In a recent poll released by Americans for Tax Fairness, two-thirds of voters say they want the richest 2 percent and large corporations to pay their fair share of taxes by closing tax loopholes and special-interest tax breaks. It’s time they live by the same rules as the rest of us and pay their fair share to reduce the deficit.

But rather than doing what’s right and fair, the U.S. House of Representatives is manufacturing yet another crisis – bad policy-making known as sequestration. On March 1, there will be $85 billion in mindless, across-the-board spending cuts including to vital safety net programs. These indiscriminate cuts will hurt working families, seniors and other vulnerable Americans. This gutless approach to policy-making is also likely to harm our fragile economy by cutting jobs and stifling growth.

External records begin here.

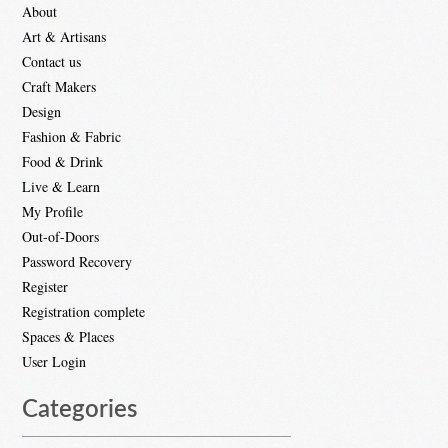
About
Art & Artisans
Contact us
Craft Makers
Design
Fashion & Fabric
Food & Drink
Live & Learn
My Profile
Out-of-Doors
Password Recovery
Register
Registration complete
Spaces & Places
User Login
Categories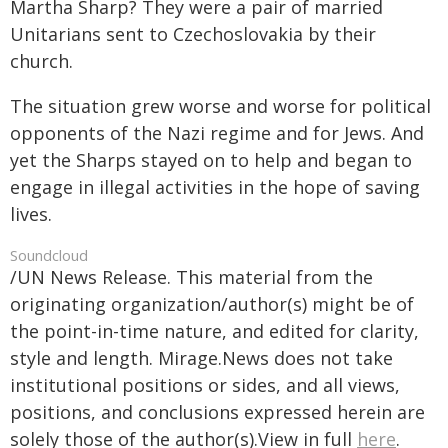
Martha Sharp? They were a pair of married
Unitarians sent to Czechoslovakia by their
church.
The situation grew worse and worse for political
opponents of the Nazi regime and for Jews. And
yet the Sharps stayed on to help and began to
engage in illegal activities in the hope of saving
lives.
Soundcloud
/UN News Release. This material from the
originating organization/author(s) might be of
the point-in-time nature, and edited for clarity,
style and length. Mirage.News does not take
institutional positions or sides, and all views,
positions, and conclusions expressed herein are
solely those of the author(s).View in full
here
.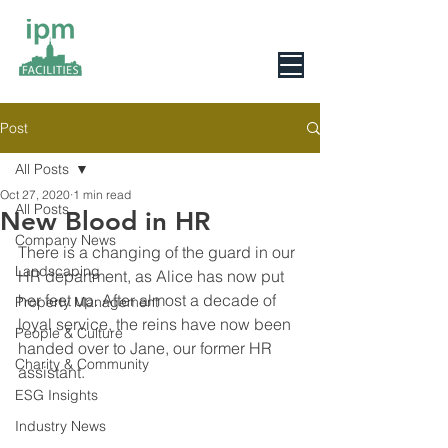
0800 078 6279
Post
All Posts
Oct 27, 2020
1 min read
All Posts
New Blood in HR
Company News
There is a changing of the guard in our 
Landscaping
HR department, as Alice has now put 
her feet up. After almost a decade of 
Property Management
loyal service, the reins have now been 
People & Culture
handed over to Jane, our former HR 
Charity & Community
assistant.
ESG Insights
Industry News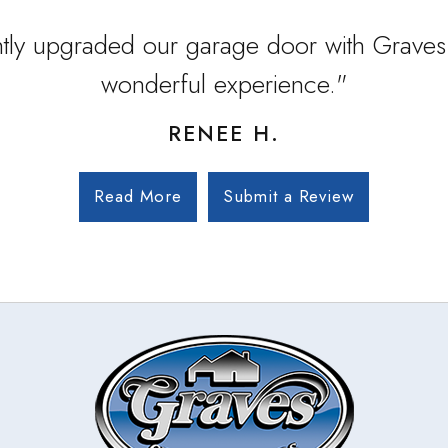
tly upgraded our garage door with Graves
wonderful experience."
RENEE H.
Read More
Submit a Review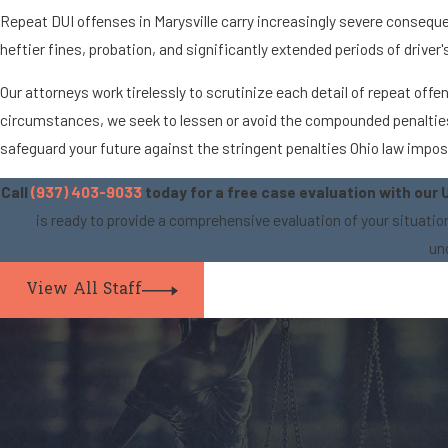
Repeat DUI offenses in Marysville carry increasingly severe conseque
heftier fines, probation, and significantly extended periods of drive
Our attorneys work tirelessly to scrutinize each detail of repeat of
circumstances, we seek to lessen or avoid the compounded penalties a
safeguard your future against the stringent penalties Ohio law impo
Call
(937) 403-9033
today for a free case evaluation with our 
is ready to provide a comprehensive evaluation of your situati
un
View All Staff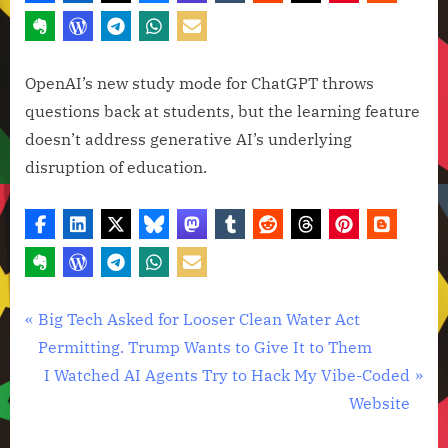
OpenAI’s new study mode for ChatGPT throws
questions back at students, but the learning feature
doesn’t address generative AI’s underlying
disruption of education.
Artificial
Post
P
Big Tech Asked for Looser Clean Water Act
Intelligence
r
Permitting. Trump Wants to Give It to Them
navigation
,
e
N
I Watched AI Agents Try to Hack My Vibe-Coded
Technology
v
e
Website
,
i
x
Technology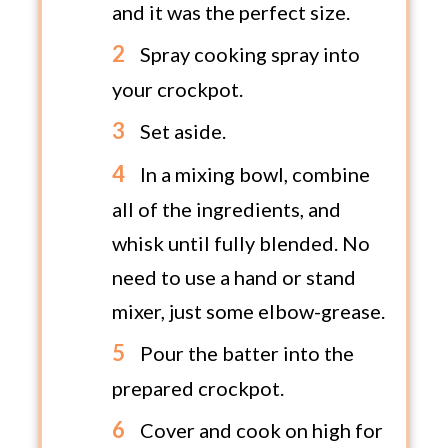
and it was the perfect size.
Spray cooking spray into
your crockpot.
Set aside.
In a mixing bowl, combine
all of the ingredients, and
whisk until fully blended. No
need to use a hand or stand
mixer, just some elbow-grease.
Pour the batter into the
prepared crockpot.
Cover and cook on high for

If we don’t demand that Congress act now, these arbitrary cuts will deny food to children and seniors, turn low-income families out of their homes, cut unemployment benefits to the long-term unemployed and cost us jobs.

It’s wrong to make seniors pay more for Medicare in order to give tax cuts to big oil companies. It’s wrong to deny young children food they need to stay healthy so corporations like General Electric and Verizon pay zero dollars in federal income taxes.

There is a better way. We can raise revenues by ending tax breaks to large corporations that ship jobs overseas and use that money to invest in jobs here in America. We can ask millionaires to pay at least as high a tax rate as their secretaries, instead of cutting Medicare, Medicaid, Social Security and education. We can close corporate tax loopholes and tax breaks and end corporate subsidies.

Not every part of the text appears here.